As it was announced that the University of Texas would receive their own ESPN-sponsored television channel, concern spread across the college football landscape like wildfire. In particular, several Big-12 universities voiced unease that the Longhorn Network -- as it has been affectionately dubbed -- would become the ultimate Texas recruiting tool.
The worries were understandably founded. ESPN Programming Vice President Dave Brown announced last month that the network would broadcast high school games from both inside and outside the state.

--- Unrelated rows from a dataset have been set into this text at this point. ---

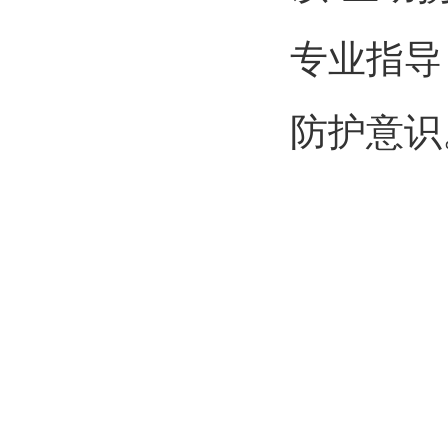
专业指导
防护意识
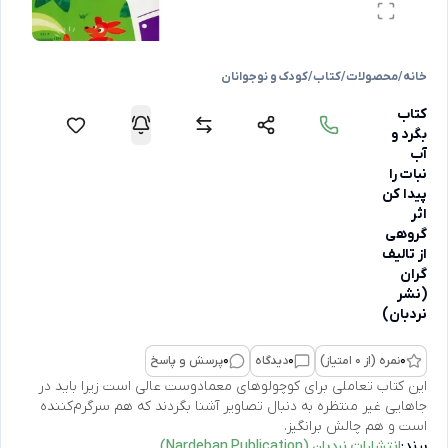
خانه
/
محصولات
/
کتاب
/
کودک و نوجوانان
کتاب
بگرد و
آب
نبات را
پیدا کن
اثر
گروهی
از تالیف
گران
(نشر
نردبان)
0
نمره (از 0 امتیاز)
0
دیدگاه
0
پرسش و پاسخ
این کتاب تعاملی برای کوچولوهای معمادوست عالی است زیرا باید در
جاهایی غیر منتظره به دنبال تصاویر آشنا بگردند که هم سرگرم‌کننده
است و هم چالش برانگیز.
برند:
انتشارات نردبان (Nardeban Publication)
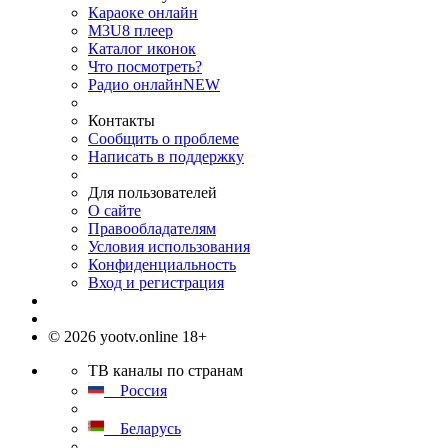
Караоке онлайн
M3U8 плеер
Каталог иконок
Что посмотреть?
Радио онлайн
NEW
Контакты
Сообщить о проблеме
Написать в поддержку
Для пользователей
О сайте
Правообладателям
Условия использования
Конфиденциальность
Вход и регистрация
© 2026 yootv.online 18+
ТВ каналы по странам
Россия
Беларусь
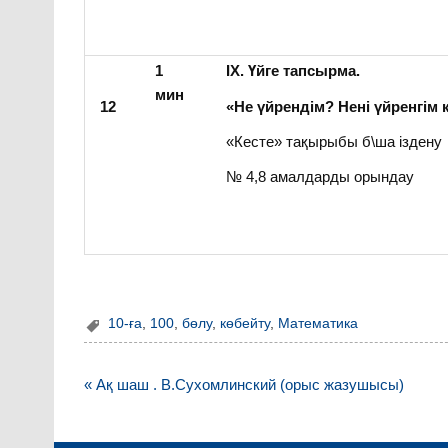
1
ІХ. Үйге тапсырма.
мин
12
«Не үйрендім? Нені үйренгім 
«Кесте» тақырыбы б\ша іздену
№ 4,8 амалдарды орындау
10-ға
,
100
,
бөлу
,
көбейту
,
Математика
Навигация
« Ақ шаш . В.Сухомлинский (орыс жазушысы)
по
записям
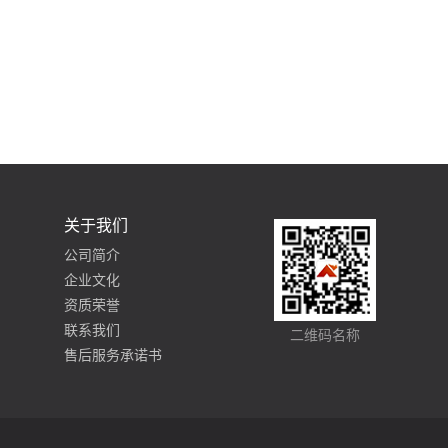
关于我们
公司简介
企业文化
资质荣誉
联系我们
二维码名称
售后服务承诺书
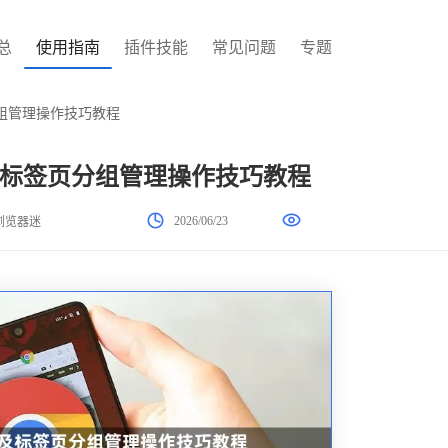
总
使用指南
插件技能
常见问题
专题
组管理操作技巧教程
标签页分组管理操作技巧教程
2026/06/23
浏览器迷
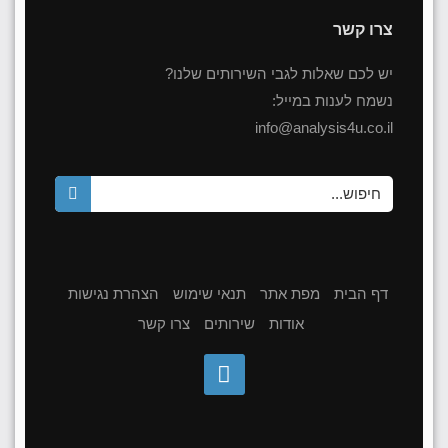
צרו קשר
יש לכם שאלות לגבי השירותים שלנו?
נשמח לענות במייל:
info@analysis4u.co.il
דף הבית
מפת אתר
תנאי שימוש
הצהרת נגישות
אודות
שירותים
צרו קשר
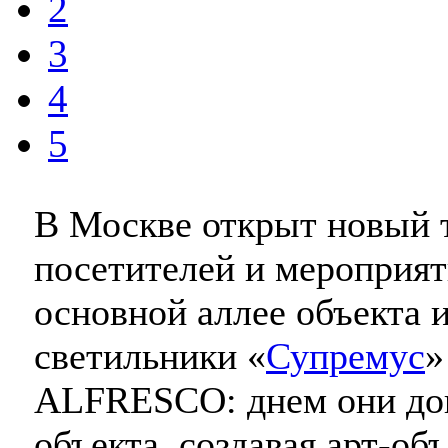
2
3
4
5
В Москве открыт новый т
посетителей и мероприят
основной аллее объекта 
светильники «
Супремус
»
ALFRESCO: днем они доп
объекта, создавая арт-об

Texas Athletic Director DeLoss Dodds extrapolated on Brown's words, explaining that the network would select the televised high school games based on what Texas "feels is best".
Immediate discomfort was felt by all within the conference. Greasing high school kids with the ability to broadcast their faces to the entire country is an utterly absurd advantage that no other university possesses.
Despite that, Texas officials maintained that they would keep this brave new world as ethical as possible. Though those claims suddenly seem to have shrunk to the backburner, following Brown's latest remarks.
“One other thing, you may see us, I know there’s a kid [unsigned Texas verbal commit] Connor Brewer from Chapparal high school in Arizona. We may try to get on one or two of their games as well so people [Longhorn Network subscribers] can see an incoming quarterback that’ll be part of the scene in Austin.“
If that doesn't scream unfair recruiting advantage, then I don't know what does. The rest of the Big-12 should probably prepare for an unparalleled era of ESPN-sanctioned Texas dominance.